Auto-context automatically selects relevant code snippets up to a preset token limit (e.g., 5000 tokens) to provide a broad, dynamically generated context. This feature uses embeddings to identify and include code snippets that are most pertinent to the user's current task, which might span across the entire codebase. It's especially useful for tasks that require a general understanding of various parts of the project but don't have predefined specific targets.

Library context, used by tools like Mentat Bot, is more targeted. It specifically draws on detailed documentation and project issues to guide the coding tasks, such as generating pull requests or resolving issues. This approach is structured to pull in context that is directly relevant to the task defined by project documentation or GitHub issues, making it ideal for precise and specific coding tasks.

While both methods aim to integrate relevant information, auto-context is more about breadth and adaptability, whereas library context focuses on the depth and specificity of the task derived from documentation and issue details.

in other words, they are both relatively the same with slight modifications where auto-context is more similar to 'repomap' and library context to ACR's approach primary difference being vector db. maybe a hybrid of repomap, auto-context, and ACR's context search API with switch statements can tackle both use cases more effectively.

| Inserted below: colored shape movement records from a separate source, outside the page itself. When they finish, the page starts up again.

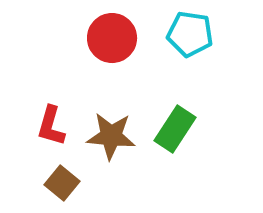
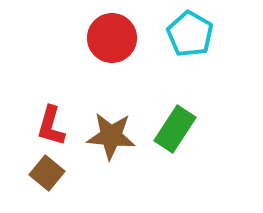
cyan pentagon: rotated 21 degrees clockwise
brown square: moved 15 px left, 10 px up
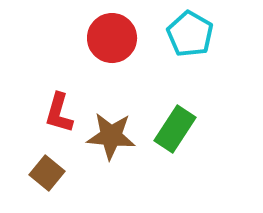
red L-shape: moved 8 px right, 13 px up
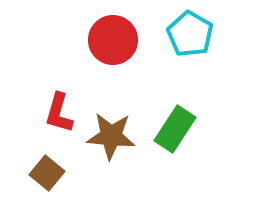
red circle: moved 1 px right, 2 px down
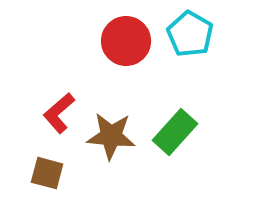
red circle: moved 13 px right, 1 px down
red L-shape: rotated 33 degrees clockwise
green rectangle: moved 3 px down; rotated 9 degrees clockwise
brown square: rotated 24 degrees counterclockwise
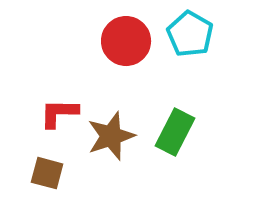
red L-shape: rotated 42 degrees clockwise
green rectangle: rotated 15 degrees counterclockwise
brown star: rotated 24 degrees counterclockwise
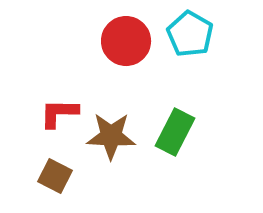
brown star: rotated 21 degrees clockwise
brown square: moved 8 px right, 3 px down; rotated 12 degrees clockwise
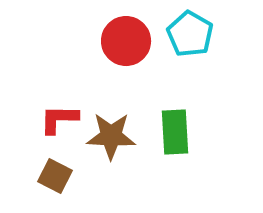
red L-shape: moved 6 px down
green rectangle: rotated 30 degrees counterclockwise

JeffKatzy commented 3 months ago

Ok, didn't realize the licensing issues.

@neubig I can take another shot at this, and was exploring using the Jedi pip package, which has an MIT license here. Is that approach worth exploring?

neubig commented 3 months ago

This looks interesting! Although I haven't taken a very close look.

One thing is that now that we already have treesitter integrated into OpenDevin it actually wouldn't be too hard to implement many of the functionalities by just using the ASTs that TreeSitter provides us (which would reduce our dependencies, maintenance burden, etc.).

However, if other tools are better for the job it's still fine to introduce new tools of course!